The value specifies the maximum number of objects to be detected. A value of zero means that all objects should be found.

◆ PrecisionThreshold

PrecisionThreshold

Maximum allowed distance for local deviations (in mm).

The calculation of the result score is based on deviations between the CAD model and the point cloud data. This value determines which deviation is considered tolerable, inconsistent or occlusion. The value depends on the quality of the point cloud data. A typical value is 2 mm, the minimum allowed value is 0.

◆ RawResultsOnly

RawResultsOnly

Take hypotheses as hits.

If this flag is set, candidate locations are considered hits without further investigation of these candidates.
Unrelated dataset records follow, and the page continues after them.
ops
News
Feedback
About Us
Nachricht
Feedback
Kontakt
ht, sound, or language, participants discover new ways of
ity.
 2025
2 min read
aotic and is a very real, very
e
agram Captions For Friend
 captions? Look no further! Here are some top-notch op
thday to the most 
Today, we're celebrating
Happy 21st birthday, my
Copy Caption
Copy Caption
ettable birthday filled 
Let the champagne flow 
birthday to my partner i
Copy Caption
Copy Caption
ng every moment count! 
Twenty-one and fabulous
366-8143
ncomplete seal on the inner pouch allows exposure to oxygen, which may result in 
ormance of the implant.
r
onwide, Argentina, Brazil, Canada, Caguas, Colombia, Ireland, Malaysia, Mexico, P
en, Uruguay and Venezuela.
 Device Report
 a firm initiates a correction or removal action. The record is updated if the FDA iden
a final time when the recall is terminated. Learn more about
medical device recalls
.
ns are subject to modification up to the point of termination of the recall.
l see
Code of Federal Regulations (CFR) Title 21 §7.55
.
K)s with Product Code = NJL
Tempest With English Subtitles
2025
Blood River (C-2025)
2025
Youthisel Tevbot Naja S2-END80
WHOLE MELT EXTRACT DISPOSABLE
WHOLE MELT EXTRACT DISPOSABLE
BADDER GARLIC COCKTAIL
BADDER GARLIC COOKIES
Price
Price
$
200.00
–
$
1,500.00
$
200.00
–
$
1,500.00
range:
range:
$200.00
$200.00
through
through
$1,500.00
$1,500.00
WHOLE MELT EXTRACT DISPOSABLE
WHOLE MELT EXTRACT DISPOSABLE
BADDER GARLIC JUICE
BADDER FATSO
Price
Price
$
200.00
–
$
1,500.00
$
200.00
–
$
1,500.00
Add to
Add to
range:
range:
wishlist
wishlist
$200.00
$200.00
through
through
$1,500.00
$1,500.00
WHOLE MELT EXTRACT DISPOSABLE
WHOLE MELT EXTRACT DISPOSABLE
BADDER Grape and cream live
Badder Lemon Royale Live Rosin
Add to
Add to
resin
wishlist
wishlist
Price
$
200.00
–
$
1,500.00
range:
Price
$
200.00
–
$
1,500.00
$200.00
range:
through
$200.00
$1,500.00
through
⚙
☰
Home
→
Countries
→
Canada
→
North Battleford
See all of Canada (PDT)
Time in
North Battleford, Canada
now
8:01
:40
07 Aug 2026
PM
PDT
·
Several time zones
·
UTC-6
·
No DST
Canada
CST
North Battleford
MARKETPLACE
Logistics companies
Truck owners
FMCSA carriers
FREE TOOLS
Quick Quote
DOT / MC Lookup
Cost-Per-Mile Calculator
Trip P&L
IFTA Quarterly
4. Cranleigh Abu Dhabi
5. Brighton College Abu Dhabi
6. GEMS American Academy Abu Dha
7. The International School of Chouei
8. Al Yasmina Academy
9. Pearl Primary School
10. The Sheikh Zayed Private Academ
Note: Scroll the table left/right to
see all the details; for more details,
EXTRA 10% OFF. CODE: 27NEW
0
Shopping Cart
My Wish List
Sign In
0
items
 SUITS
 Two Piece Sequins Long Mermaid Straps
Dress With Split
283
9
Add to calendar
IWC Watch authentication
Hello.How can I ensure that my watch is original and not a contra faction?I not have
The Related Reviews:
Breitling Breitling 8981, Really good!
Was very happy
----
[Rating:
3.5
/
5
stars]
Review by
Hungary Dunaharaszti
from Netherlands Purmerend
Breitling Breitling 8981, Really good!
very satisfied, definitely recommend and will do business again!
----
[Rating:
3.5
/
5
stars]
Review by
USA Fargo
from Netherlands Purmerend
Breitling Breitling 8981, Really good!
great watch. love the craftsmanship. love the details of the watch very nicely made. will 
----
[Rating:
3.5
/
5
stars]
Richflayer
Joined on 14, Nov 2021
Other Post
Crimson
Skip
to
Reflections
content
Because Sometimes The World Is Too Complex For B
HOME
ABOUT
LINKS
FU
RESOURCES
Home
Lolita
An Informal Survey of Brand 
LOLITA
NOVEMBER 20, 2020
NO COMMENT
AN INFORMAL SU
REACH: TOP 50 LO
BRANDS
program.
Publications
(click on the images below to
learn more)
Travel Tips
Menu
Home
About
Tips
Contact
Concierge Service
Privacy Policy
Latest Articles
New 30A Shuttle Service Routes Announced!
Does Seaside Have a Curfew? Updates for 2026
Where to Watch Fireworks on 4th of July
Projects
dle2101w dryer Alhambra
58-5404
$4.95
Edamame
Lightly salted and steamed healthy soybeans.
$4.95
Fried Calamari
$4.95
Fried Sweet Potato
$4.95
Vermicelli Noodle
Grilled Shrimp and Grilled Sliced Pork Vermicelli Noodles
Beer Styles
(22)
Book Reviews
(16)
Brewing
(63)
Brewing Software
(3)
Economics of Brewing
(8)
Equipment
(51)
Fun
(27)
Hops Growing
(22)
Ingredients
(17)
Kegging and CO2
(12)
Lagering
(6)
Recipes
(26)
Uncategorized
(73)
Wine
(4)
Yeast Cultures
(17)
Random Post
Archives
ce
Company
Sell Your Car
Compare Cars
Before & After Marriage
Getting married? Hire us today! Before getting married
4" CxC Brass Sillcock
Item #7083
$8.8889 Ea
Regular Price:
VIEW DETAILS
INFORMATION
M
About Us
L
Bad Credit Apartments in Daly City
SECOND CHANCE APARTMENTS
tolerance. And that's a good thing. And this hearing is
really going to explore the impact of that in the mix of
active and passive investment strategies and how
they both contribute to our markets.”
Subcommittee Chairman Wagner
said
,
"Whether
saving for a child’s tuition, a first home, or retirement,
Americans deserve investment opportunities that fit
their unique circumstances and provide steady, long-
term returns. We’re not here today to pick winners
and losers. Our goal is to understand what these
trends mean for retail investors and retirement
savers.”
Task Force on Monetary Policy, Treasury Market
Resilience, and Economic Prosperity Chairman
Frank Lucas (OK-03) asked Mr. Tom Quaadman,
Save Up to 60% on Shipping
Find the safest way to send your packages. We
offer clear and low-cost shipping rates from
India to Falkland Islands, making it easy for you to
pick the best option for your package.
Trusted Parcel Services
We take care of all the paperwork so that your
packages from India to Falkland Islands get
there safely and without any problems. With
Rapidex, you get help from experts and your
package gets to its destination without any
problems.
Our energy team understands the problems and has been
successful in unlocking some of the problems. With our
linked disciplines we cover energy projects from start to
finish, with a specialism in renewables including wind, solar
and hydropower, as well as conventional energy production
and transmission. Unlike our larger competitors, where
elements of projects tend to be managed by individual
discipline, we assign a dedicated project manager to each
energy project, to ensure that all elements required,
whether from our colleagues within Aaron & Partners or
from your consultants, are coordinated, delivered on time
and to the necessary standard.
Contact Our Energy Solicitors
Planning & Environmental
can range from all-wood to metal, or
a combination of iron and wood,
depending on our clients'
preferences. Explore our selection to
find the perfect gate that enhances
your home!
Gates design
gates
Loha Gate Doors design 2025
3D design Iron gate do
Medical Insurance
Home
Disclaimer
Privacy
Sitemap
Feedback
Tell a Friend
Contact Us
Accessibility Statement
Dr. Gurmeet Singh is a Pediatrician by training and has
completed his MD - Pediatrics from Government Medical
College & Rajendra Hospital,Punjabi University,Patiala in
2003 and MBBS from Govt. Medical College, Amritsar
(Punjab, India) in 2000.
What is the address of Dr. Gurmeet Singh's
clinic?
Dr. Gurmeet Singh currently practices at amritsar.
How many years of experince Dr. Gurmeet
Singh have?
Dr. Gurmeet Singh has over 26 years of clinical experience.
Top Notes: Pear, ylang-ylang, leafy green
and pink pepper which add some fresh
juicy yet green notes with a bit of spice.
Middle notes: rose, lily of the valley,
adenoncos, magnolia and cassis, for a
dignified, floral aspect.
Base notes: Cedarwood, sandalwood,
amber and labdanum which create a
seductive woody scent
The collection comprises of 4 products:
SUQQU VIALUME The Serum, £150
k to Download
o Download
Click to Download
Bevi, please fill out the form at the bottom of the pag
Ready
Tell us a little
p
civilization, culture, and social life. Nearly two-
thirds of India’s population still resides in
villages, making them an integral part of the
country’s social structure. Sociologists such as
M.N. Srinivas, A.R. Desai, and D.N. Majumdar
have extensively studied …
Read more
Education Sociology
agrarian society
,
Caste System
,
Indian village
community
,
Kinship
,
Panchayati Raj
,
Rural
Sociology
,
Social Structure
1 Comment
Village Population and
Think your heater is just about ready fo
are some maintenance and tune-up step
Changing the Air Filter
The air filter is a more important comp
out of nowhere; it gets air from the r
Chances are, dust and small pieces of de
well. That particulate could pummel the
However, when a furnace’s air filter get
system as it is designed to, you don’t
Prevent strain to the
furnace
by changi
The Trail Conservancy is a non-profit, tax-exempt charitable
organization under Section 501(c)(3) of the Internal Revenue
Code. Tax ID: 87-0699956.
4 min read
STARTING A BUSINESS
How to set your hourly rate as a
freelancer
In this case, only parameters HypothesesThreshold, PartsToFind and MinScore are decisive for finding objects. If found candidates are indeed true object hits, the result values for CVDNCResult::Position, CVDNCResult::RotationVector and CVDNCResult::Theta are only rough in a sense, that no fine tuning (ICP) takes place.

Also, in this case the reported CVDNCResult::Score values coincide with the feature scores, which makes it possible to determine a useful value for HypothesesThreshold.